Tuesday, February 12, 2008
Well I found yesterday at around...maybe 5:10pm that me cd4/t-cell count is very low. It is 276 which is too close to full blown status. So I go in friday tspeak with my doctor about what med's I am to take. We'll see what they say. Am I sad? Yes but I'll get over it sooner than later.
Friday, February 8, 2008
Well today is not the best day. I don't feel the greatest. It seems that everyday I try my best to fight this thing but it gets worse. I want to cry so bad. All these fevers and the nausea. Yes I believe God can do anything and if He has healed another I know He can do the same for me. I understand that this wasn't because I was unwise in using protection. I used it eveytime but it was because someone was upset they had it and took it out on me by drugging my drink and raping me. So today I guess I'm a little emothional because I get tired of feeling this way. And yes I was in a 1 1/2 yr relationship with one who had HIV but my strand is not the same or even similar to his. Day to day I wonder if this will be the day I go on med's or when. What will the effect be? But I just have to trust and believe that God will work it all out. That I shall live and not die. Thats why fashion is my passion because sowing gives me an outlet to express myself in a positive way. For me to see something I or someone else created thats so beautiful and ready to be worn is great. Like when I praise or worship God and I feel no pain because I basically forget about it. The same thing goes for when I'm sowing. I forget about what I have and the complications but focus on what I'm doing in the moment. This is just me.
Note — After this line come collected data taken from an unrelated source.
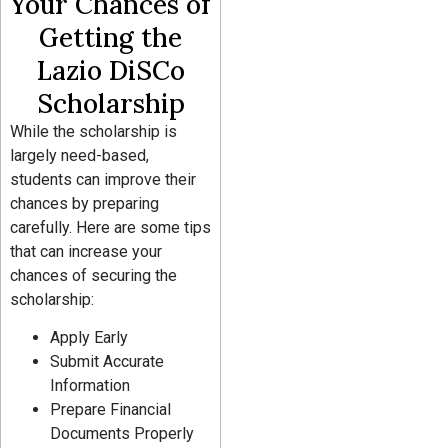
Your Chances of
Getting the
Lazio DiSCo
Scholarship
While the scholarship is
largely need-based,
students can improve their
chances by preparing
carefully. Here are some tips
that can increase your
chances of securing the
scholarship:
Apply Early
Submit Accurate
Information
Prepare Financial
Documents Properly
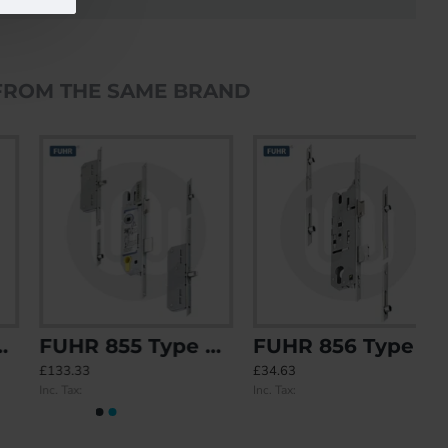
FROM THE SAME BRAND
FUHR 855 Type 8 2 Roundbolt 2 Roller Keywind
FUHR 856 Type 1 4 Roller
£133.33
£34.63
Inc. Tax:
Inc. Tax:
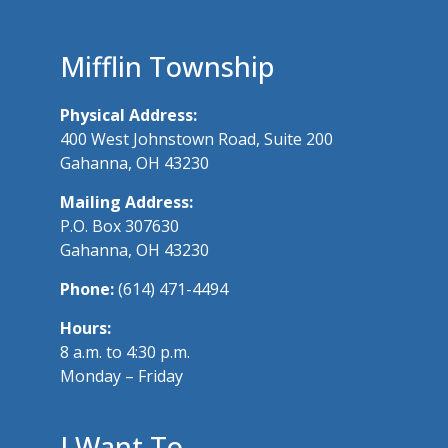
Mifflin Township
Physical Address:
400 West Johnstown Road, Suite 200
Gahanna, OH 43230
Mailing Address:
P.O. Box 307630
Gahanna, OH 43230
Phone:
(614) 471-4494
Hours:
8 a.m. to 4:30 p.m.
Monday – Friday
I Want To…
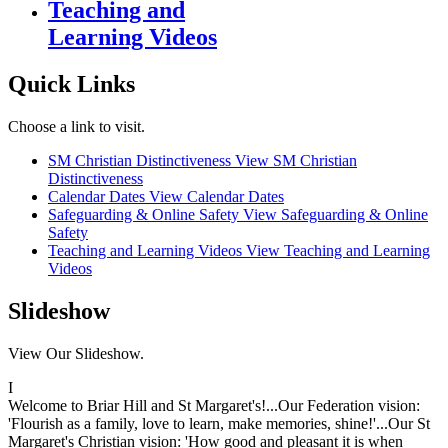
Teaching and
Learning Videos
Quick Links
Choose a link to visit.
SM Christian Distinctiveness
View SM Christian
Distinctiveness
Calendar Dates
View Calendar Dates
Safeguarding & Online Safety
View Safeguarding & Online
Safety
Teaching and Learning Videos
View Teaching and Learning
Videos
Slideshow
View Our Slideshow.
I
Welcome to Briar Hill and St Margaret's!...Our Federation vision:
'Flourish as a family, love to learn, make memories, shine!'...Our St
Margaret's Christian vision: 'How good and pleasant it is when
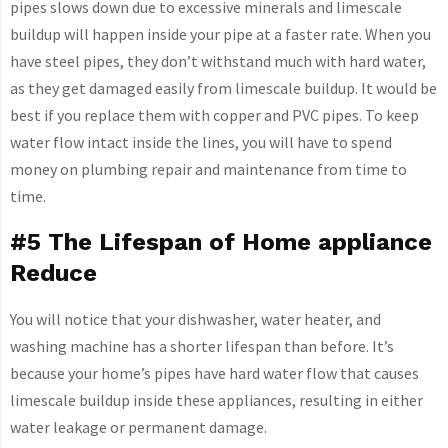
pipes slows down due to excessive minerals and limescale
buildup will happen inside your pipe at a faster rate. When you
have steel pipes, they don’t withstand much with hard water,
as they get damaged easily from limescale buildup. It would be
best if you replace them with copper and PVC pipes. To keep
water flow intact inside the lines, you will have to spend
money on plumbing repair and maintenance from time to
time.
#5 The Lifespan of Home appliance
Reduce
You will notice that your dishwasher, water heater, and
washing machine has a shorter lifespan than before. It’s
because your home’s pipes have hard water flow that causes
limescale buildup inside these appliances, resulting in either
water leakage or permanent damage.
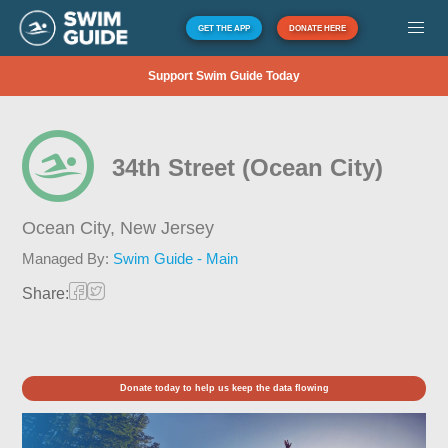
GET THE APP
DONATE HERE
Support Swim Guide Today
34th Street (Ocean City)
Ocean City,
New Jersey
Managed By:
Swim Guide - Main
Share:
Donate today to help us keep the data flowing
Wednesday, February 6, 2008
Well today is an interesting day....not feeling the best. I had a doctors appointment yesterday but they are saying that I may need to be put on med's now. My viral load has risen and cd-4 count has dropped down to the 300's so I'm trying to deal. The nurse was nice enough to explain what type of medication options I have. There's the combination drug or multiple pills I can take. This is hard because the one pill I can take daily, if I miss even one time there is a possibility that I would become immune to any drug but with the multiple pills its less of a risk of that happening. Decisions, decisions.....well at least I found some material to make me a blazer for church. The highlight of my day. So I pray that all will work out.
Tuesday, February 5, 2008
Well this is the first blog I've done. I guess you can say that I'm using this blog as my voice to speak how I really feel about...whatever. Well so all may know...My name is Chris and I'm 25yrs old. On Janurary 9th of 2007 I found out that I was/am HIV posotive. Wasn't the best news to recieve but since then I've dealt with it. For me finding out was hard because I was so careful. I always used protection. The way I got it was not the way I thought I would. I got it from a partner and though the partner was ever so careful, using condoms even for oral. It still got through. We were in love and to this day we are still bestfriends. The doctors believe that the way I got was because when I was around the age of 18 I was rapped at a house party. So it was just drama all around. So I have is the fact, however i got it. And now from day to day I live with it. One passion I have is a passion for fashion. Its my outlet. As you shall see. But this is me.